TRY IT
Give back all of the data exactly as it appears here.

[Stored data entries]
----------
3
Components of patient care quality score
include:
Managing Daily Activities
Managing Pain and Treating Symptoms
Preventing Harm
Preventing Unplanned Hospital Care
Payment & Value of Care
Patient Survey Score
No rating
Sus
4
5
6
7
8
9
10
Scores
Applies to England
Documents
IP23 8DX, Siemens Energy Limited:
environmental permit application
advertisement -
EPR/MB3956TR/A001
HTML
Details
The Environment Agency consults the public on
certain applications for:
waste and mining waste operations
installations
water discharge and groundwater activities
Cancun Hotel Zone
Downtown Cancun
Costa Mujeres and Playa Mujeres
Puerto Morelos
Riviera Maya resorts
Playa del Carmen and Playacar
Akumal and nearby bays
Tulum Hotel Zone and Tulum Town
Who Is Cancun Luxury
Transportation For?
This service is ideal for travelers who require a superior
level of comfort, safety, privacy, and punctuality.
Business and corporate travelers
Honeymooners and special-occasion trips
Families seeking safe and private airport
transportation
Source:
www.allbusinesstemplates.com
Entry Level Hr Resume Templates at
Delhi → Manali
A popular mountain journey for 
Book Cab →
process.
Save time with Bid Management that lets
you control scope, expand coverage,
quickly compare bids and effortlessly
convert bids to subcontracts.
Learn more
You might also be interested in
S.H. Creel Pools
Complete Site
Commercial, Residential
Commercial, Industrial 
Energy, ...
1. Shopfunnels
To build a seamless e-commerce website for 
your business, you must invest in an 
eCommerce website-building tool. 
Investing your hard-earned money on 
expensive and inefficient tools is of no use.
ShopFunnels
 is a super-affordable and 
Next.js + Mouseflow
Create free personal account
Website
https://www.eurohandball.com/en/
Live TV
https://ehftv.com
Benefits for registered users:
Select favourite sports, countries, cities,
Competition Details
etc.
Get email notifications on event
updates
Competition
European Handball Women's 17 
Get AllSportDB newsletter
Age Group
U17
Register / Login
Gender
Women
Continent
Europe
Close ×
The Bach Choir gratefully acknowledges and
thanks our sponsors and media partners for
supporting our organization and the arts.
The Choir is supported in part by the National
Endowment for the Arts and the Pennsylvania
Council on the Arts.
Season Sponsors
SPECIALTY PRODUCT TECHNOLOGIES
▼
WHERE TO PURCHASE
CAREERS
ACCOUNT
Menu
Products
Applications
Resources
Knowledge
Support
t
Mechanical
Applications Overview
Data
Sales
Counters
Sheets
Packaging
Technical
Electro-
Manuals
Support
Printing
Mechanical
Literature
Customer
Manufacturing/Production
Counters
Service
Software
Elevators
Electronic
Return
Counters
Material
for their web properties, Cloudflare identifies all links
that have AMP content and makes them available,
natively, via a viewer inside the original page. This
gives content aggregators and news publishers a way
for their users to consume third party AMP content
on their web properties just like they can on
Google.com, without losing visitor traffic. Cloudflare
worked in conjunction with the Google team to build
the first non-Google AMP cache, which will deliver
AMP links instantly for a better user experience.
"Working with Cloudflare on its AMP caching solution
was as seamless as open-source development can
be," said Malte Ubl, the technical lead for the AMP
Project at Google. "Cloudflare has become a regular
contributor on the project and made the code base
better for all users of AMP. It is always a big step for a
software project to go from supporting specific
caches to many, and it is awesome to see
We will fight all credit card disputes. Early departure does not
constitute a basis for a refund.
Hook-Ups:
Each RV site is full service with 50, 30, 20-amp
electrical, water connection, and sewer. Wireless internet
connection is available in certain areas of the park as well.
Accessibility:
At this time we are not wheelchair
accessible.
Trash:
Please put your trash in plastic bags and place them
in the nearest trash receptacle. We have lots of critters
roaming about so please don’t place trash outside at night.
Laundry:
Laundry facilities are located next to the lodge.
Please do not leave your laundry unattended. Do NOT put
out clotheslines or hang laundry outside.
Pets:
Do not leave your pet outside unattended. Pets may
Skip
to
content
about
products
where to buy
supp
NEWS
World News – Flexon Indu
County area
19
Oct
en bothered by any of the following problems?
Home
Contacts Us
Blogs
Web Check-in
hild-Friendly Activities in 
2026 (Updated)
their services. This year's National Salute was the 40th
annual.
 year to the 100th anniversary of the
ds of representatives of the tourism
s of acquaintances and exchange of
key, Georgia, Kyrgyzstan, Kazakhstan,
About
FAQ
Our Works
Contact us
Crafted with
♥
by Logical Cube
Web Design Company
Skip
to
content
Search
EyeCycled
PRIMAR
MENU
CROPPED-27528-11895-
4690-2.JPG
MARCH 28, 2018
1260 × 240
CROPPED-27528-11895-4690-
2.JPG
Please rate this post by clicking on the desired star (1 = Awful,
----------
RESPONSE
3
Components of patient care quality score
include:
Managing Daily Activities
Managing Pain and Treating Symptoms
Preventing Harm
Preventing Unplanned Hospital Care
Payment & Value of Care
Patient Survey Score
No rating
Sus
4
5
6
7
8
9
10
Scores
Applies to England
Documents
IP23 8DX, Siemens Energy Limited:
environmental permit application
advertisement -
EPR/MB3956TR/A001
HTML
Details
The Environment Agency consults the public on
certain applications for:
waste and mining waste operations
installations
water discharge and groundwater activities
Cancun Hotel Zone
Downtown Cancun
Costa Mujeres and Playa Mujeres
Puerto Morelos
Riviera Maya resorts
Playa del Carmen and Playacar
Akumal and nearby bays
Tulum Hotel Zone and Tulum Town
Who Is Cancun Luxury
Transportation For?
This service is ideal for travelers who require a superior
level of comfort, safety, privacy, and punctuality.
Business and corporate travelers
Honeymooners and special-occasion trips
Families seeking safe and private airport
transportation
Source:
www.allbusinesstemplates.com
Entry Level Hr Resume Templates at
Delhi → Manali
A popular mountain journey for 
Book Cab →
process.
Save time with Bid Management that lets
you control scope, expand coverage,
quickly compare bids and effortlessly
convert bids to subcontracts.
Learn more
You might also be interested in
S.H. Creel Pools
Complete Site
Commercial, Residential
Commercial, Industrial 
Energy, ...
1. Shopfunnels
To build a seamless e-commerce website for 
your business, you must invest in an 
eCommerce website-building tool. 
Investing your hard-earned money on 
expensive and inefficient tools is of no use.
ShopFunnels
 is a super-affordable and 
Next.js + Mouseflow
Create free personal account
Website
https://www.eurohandball.com/en/
Live TV
https://ehftv.com
Benefits for registered users:
Select favourite sports, countries, cities,
Competition Details
etc.
Get email notifications on event
updates
Competition
European Handball Women's 17 
Get AllSportDB newsletter
Age Group
U17
Register / Login
Gender
Women
Continent
Europe
Close ×
The Bach Choir gratefully acknowledges and
thanks our sponsors and media partners for
supporting our organization and the arts.
The Choir is supported in part by the National
Endowment for the Arts and the Pennsylvania
Council on the Arts.
Season Sponsors
SPECIALTY PRODUCT TECHNOLOGIES
▼
WHERE TO PURCHASE
CAREERS
ACCOUNT
Menu
Products
Applications
Resources
Knowledge
Support
t
Mechanical
Applications Overview
Data
Sales
Counters
Sheets
Packaging
Technical
Electro-
Manuals
Support
Printing
Mechanical
Literature
Customer
Manufacturing/Production
Counters
Service
Software
Elevators
Electronic
Return
Counters
Material
for their web properties, Cloudflare identifies all links
that have AMP content and makes them available,
natively, via a viewer inside the original page. This
gives content aggregators and news publishers a way
for their users to consume third party AMP content
on their web properties just like they can on
Google.com, without losing visitor traffic. Cloudflare
worked in conjunction with the Google team to build
the first non-Google AMP cache, which will deliver
AMP links instantly for a better user experience.
"Working with Cloudflare on its AMP caching solution
was as seamless as open-source development can
be," said Malte Ubl, the technical lead for the AMP
Project at Google. "Cloudflare has become a regular
contributor on the project and made the code base
better for all users of AMP. It is always a big step for a
software project to go from supporting specific
caches to many, and it is awesome to see
We will fight all credit card disputes. Early departure does not
constitute a basis for a refund.
Hook-Ups:
Each RV site is full service with 50, 30, 20-amp
electrical, water connection, and sewer. Wireless internet
connection is available in certain areas of the park as well.
Accessibility:
At this time we are not wheelchair
accessible.
Trash:
Please put your trash in plastic bags and place them
in the nearest trash receptacle. We have lots of critters
roaming about so please don’t place trash outside at night.
Laundry:
Laundry facilities are located next to the lodge.
Please do not leave your laundry unattended. Do NOT put
out clotheslines or hang laundry outside.
Pets:
Do not leave your pet outside unattended. Pets may
Skip
to
content
about
products
where to buy
supp
NEWS
World News – Flexon Indu
County area
19
Oct
en bothered by any of the following problems?
Home
Contacts Us
Blogs
Web Check-in
hild-Friendly Activities in 
2026 (Updated)
their services. This year's National Salute was the 40th
annual.
 year to the 100th anniversary of the
ds of representatives of the tourism
s of acquaintances and exchange of
key, Georgia, Kyrgyzstan, Kazakhstan,
About
FAQ
Our Works
Contact us
Crafted with
♥
by Logical Cube
Web Design Company
Skip
to
content
Search
EyeCycled
PRIMAR
MENU
CROPPED-27528-11895-
4690-2.JPG
MARCH 28, 2018
1260 × 240
CROPPED-27528-11895-4690-
2.JPG
Please rate this post by clicking on the desired star (1 = Awful,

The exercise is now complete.